Ditambaah lagi dia memiliki kepribadian introvert dan lebih suka me-time di rumah. Alhasil Janet tidak merasa terbebani pada empat bulan pertama pandemi berlangsung. Terus terang dia mengatakan kalau dirinya adalah homebody dan hanya dengan menggambar sudah mampu menghibur diri sendiri di rumah.
Namun dia sampai pula pada titiknya. Dia mengaku mengalami stres berat. Stres keadaan tidak membaik, stres kuliah online, stres karena kangen dengan teman-temannya.
Tidak semua orang introvert itu ansos (antisosial). Banyak orang berpikir pandemi adalah berkat dari Tuhan buat para introverts. Tetapi keluar rumah bersosialisasi dengan sekelompok kecil teman atau bahkan sesepele nongkrong di kafe sendirian juga dibutuhkan oleh para introvert untuk menghibur diri sendiri.
Baca Juga:

Tidak diizinkan keluar rumah sama sekali, membuatnya terjebak dalam kejenuhan dan kegelisahan.
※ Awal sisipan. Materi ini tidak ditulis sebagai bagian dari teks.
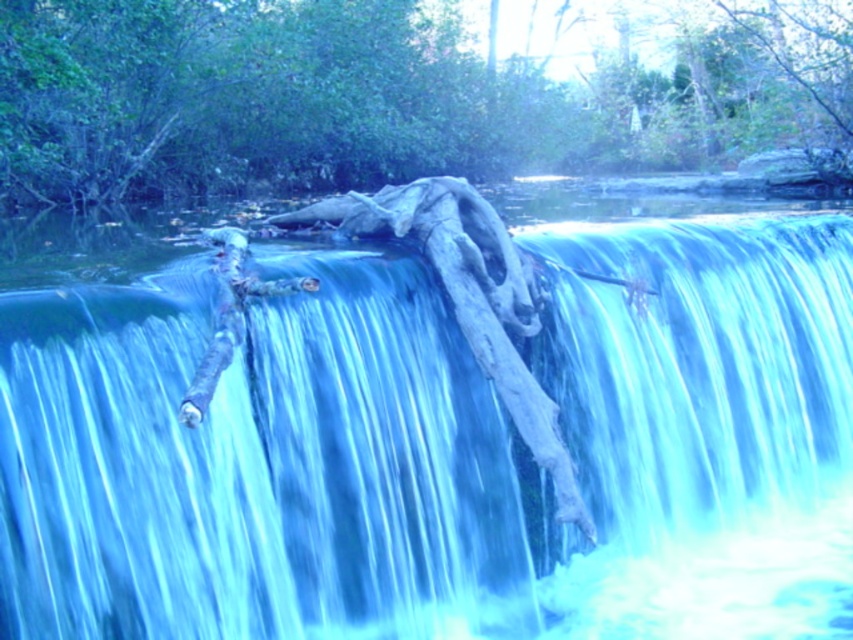 Question: Does smooth wood log at center have a lesser width compared to smooth bark log at center?

Choices:
 (A) yes
 (B) no

Answer: (A)

Question: Which object is farther from the camera taking this photo?

Choices:
 (A) smooth bark log at center
 (B) smooth wood log at center

Answer: (A)

Question: Does smooth wood log at center come behind smooth bark log at center?

Choices:
 (A) yes
 (B) no

Answer: (B)

Question: Does smooth wood log at center appear on the right side of smooth bark log at center?

Choices:
 (A) no
 (B) yes

Answer: (A)

Question: Which object appears farthest from the camera in this image?

Choices:
 (A) smooth bark log at center
 (B) smooth wood log at center

Answer: (A) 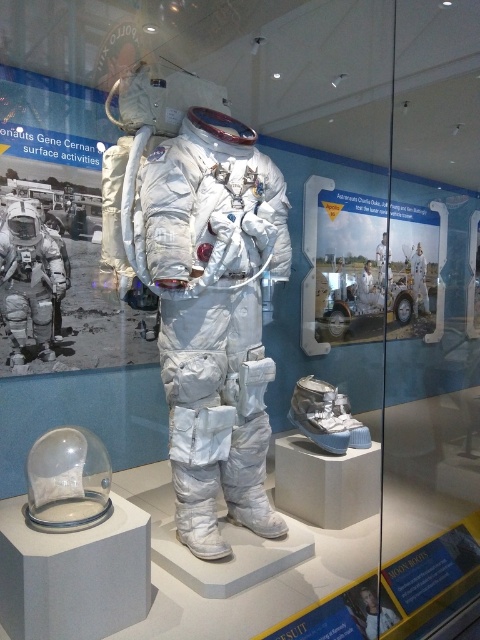 Between point (227, 122) and point (410, 256), which one is positioned in front?

Point (227, 122)

What do you see at coordinates (215, 316) in the screenshot? The height and width of the screenshot is (640, 480). I see `white metallic spacesuit at center` at bounding box center [215, 316].

Between point (225, 193) and point (417, 280), which one is positioned behind?

The point (417, 280) is more distant.

Locate an element on the screen. white metallic spacesuit at center is located at coordinates (215, 316).

Is white metallic spacesuit at center below matte white spacesuit at center?

Yes, white metallic spacesuit at center is below matte white spacesuit at center.

Which is behind, point (279, 188) or point (11, 304)?

Point (11, 304)

Locate an element on the screen. The image size is (480, 640). white metallic spacesuit at center is located at coordinates (215, 316).

Measure the distance between matte white spacesuit at center and white matte spacesuit at center.

3.74 meters

Can you confirm if matte white spacesuit at center is smaller than white matte spacesuit at center?

No, matte white spacesuit at center is not smaller than white matte spacesuit at center.

Where is `matte white spacesuit at center`? This screenshot has width=480, height=640. matte white spacesuit at center is located at coordinates (28, 280). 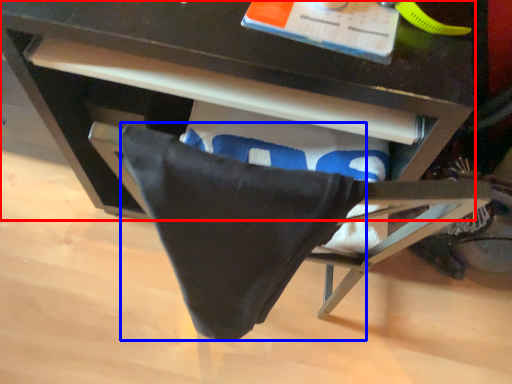 Question: Which object is further to the camera taking this photo, desk (highlighted by a red box) or blanket (highlighted by a blue box)?

Choices:
 (A) desk
 (B) blanket

Answer: (A) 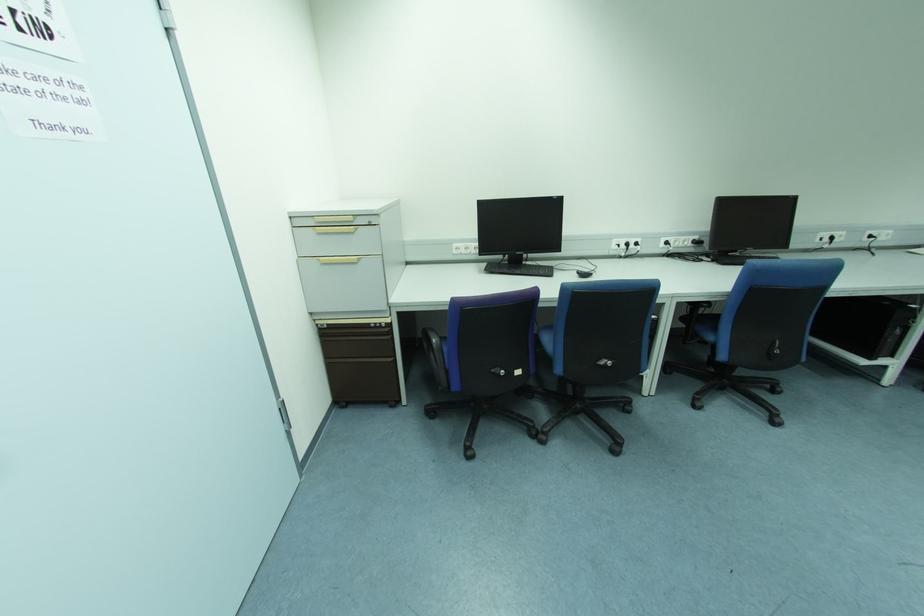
"Gue biarin stres itu mengalir, sampai hilang sendiri," ucap Janet. Teman-temannya yang mengetahui kebiasaannya ini selalu menasehatinya namun ia terlalu keras kepala untuk mendengarkannya.
Janet mengatakan bahwa banyak yang menyarankannya untuk menangis. Sayangnya dia memiliki pride yang tinggi. Bahkan dia mengatakan bahwa benci menangis karena merasa sangat lemah bila menangis.
"Nangis enggak nyelesain apa-apa. Buat apa buang waktu nangis," tegas Janet.
Walau dia merasa sangat stres dan ingin menangis, dia selalu menahan air matanya. Terus terang dia mengatakan tidak ingat kapan terakhir menangis.
Big Girls Don't Cry, lagu milik Fergie sepertinya moto hidup remaja ini. Toh, suatu hari dia tidak bisa menahan kekesalan, kegelisahan, dan kesedihannya. Harus disadari bahwa semua manusia memiliki perasaan dan tidak mungkin tidak menangis.
"Gue bener-bener nangis berjam-jam sampai besok paginya mata gue bengkak kayak abis kesengat lebah, no joke!" katanya tertawa malu. Membenci dirinya sendiri karena menangis, tetapi dia mengakui bahwa ia merasa 110% lebih baik setelah membiarkan air matanya mengalir.
Baca Juga:

Mengutip Healthline, menangis melepaskan oksitosin dan opioid endogen, atau dikenal sebagai endorfin. Ini dapat membuat kamu merasa nyaman dan dapat membantu meringankan rasa sakit fisik dan emosional.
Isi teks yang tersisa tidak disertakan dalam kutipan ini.